I was looking forward to this trip as it would add one more state to my motorcycling collection and it would also afford me the opportunity to ride the Natchez Trace Parkway also known locally as "The Trace." The Trace is a trade route that has been used since the earliest time of our nation’s history. It was originally used by the Indians as a trade route. Later it became a vital route for military troops in the War of 1812 and the Civil War. My GGGG-grandfather Isaac van Burkelow traveled this route on the way to the Battle of New Orleans where he was wounded. In the Civil War his great-grandson James William Burklow would spend most of the Civil War along the Trace.

The northern end of the Trace starts just south of Nashville, Tennessee. From there it heads southwest toward Tupelo, Mississippi, the birthplace of Elvis Presley. This portion of the Trace Parkway starts in the rolling hills of Tennessee and begins to flatten out as you ride closer to Tupelo. The surroundings are very rural without a commercial building in sight. That would include gas stations, so plan ahead for your gas stops as you will probably have to ride 5 — 10 miles from the parkway for gas. As you ride along the trace things look very much as they probably looked over the past 200 years. I saw armadillos, wild turkeys, deer and several birds of prey each day on the parkway. My ride on the Trace parkway ended up in Kociusko, which makes the claim of being the geographical center of the state. That fact including Kociusko being the birthplace of Opra Winfrey covers everything you need to know about Kociusko, Mississippi. (Pron: Kahzee-OOZE-Koo)

I would have liked to have seen more period or historical buildings on my ride. With the exception of French Camp there were miles of bean, corn and hay fields. Not that this is bad, but, once you’ve seen 30 miles of corn, beans and hay you’ve seen 300 miles of corn, beans and hay. I’ve spoken with other riders who have traveled further south on the parkway to its end in Natchez, Mississippi. They said the southern part of the Trace Parkway was very nice and offered up a variety of scenery.
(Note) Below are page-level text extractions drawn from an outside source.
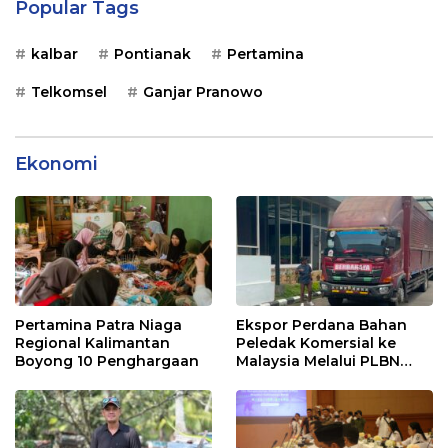
Popular Tags
kalbar
Pontianak
Pertamina
Telkomsel
Ganjar Pranowo
Ekonomi
Pertamina Patra Niaga
Ekspor Perdana Bahan
Regional Kalimantan
Peledak Komersial ke
Boyong 10 Penghargaan
Malaysia Melalui PLBN
Entikong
For me the Trace Parkway was sort of a family visit. Over the last couple of hundred years two of my grand fathers traveled the Trace while fighting for their country. One made a stop at French Camp, on his way to the battle of New Orleans, while another fought at Brice’s crossroads near Tupelo. Fortunately for me, my most dangerous encounter was the occasional bounding deer or armadillo. Even though the Trace Parkway doesn’t offer up the same kind of vistas as the Blue Ridge parkway, it is still a scenic road worth seeing. If you want a nice glimpse of the south and you’re in the region, change your compass heading for a day or two.

Of course the south has more to offer than the Natchez Trace Parkway. Southern culture plays a big part in the experience. I have always found it easy to tell when I am in the south. First of all, every small town has some sort of "World Famous" local barbecue ribs restaurant owned by some famous person I’ve never heard of. You can smell the ribs cooking as you roll into town and there is nothing like it. Also, when ordering iced tea you get "sweet tea." It comes out sounding more like "swate tay." Basically it is a glass of iced tea with a half pound of sugar mixed in. Your first sampling will most likely lock your jaws into their present position.

The language in the south reminds me of Scotland in many ways. You are in an English speaking country, and yet you feel you are divided by a common language. Having moved north 10 years ago I found myself really having to listen to make sure I could "translate" properly. The pace is much slower in the south and that is an attraction into itself.

On a recent family vacation with my wife and kids we went to South Carolina. For a day trip we went to Charleston. I had been to Charleston as a child and about 14 years ago my wife and I went there for the day. On those visits I hadn’t seen the Charleston I saw on this trip. I’m sure being older had nothing to do with it. What a wonderful town! You should make a point to spend a day or two seeing the sights and taking in the rich history of this southern port which is credited as being the site of the first shots fired in the Civil War.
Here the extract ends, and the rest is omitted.